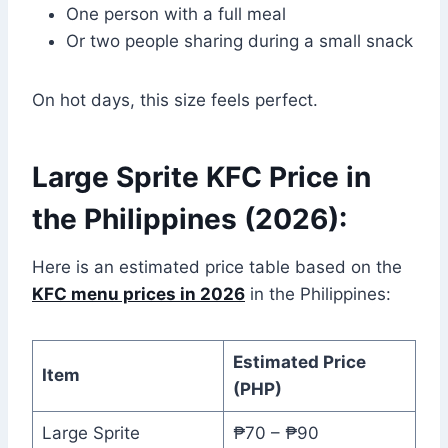
One person with a full meal
Or two people sharing during a small snack
On hot days, this size feels perfect.
Large Sprite KFC Price in
the Philippines (2026):
Here is an estimated price table based on the
KFC menu prices in 2026
in the Philippines:
Estimated Price
Item
(PHP)
Large Sprite
₱70 – ₱90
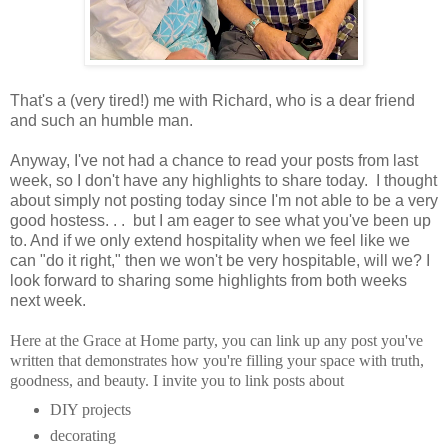
That's a (very tired!) me with Richard, who is a dear friend
and such an humble man.
Anyway, I've not had a chance to read your posts from last
week, so I don't have any highlights to share today. I thought
about simply not posting today since I'm not able to be a very
good hostess. . . but I am eager to see what you've been up
to. And if we only extend hospitality when we feel like we
can "do it right," then we won't be very hospitable, will we? I
look forward to sharing some highlights from both weeks
next week.
Here at the Grace at Home party, you can
link up any post you've
written that demonstrates how you're filling your space with truth,
goodness, and beauty.
I invite you to link posts about
DIY projects
decorating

**WORK ORDER**
Find "That's a (very" in the entries above and copy that whole line exactly, then each line after it through the line that contains "good hostess. .".

**TASK RESPONSE**
That's a (very tired!) me with Richard, who is a dear friend
and such an humble man.
Anyway, I've not had a chance to read your posts from last
week, so I don't have any highlights to share today. I thought
about simply not posting today since I'm not able to be a very
good hostess. . . but I am eager to see what you've been up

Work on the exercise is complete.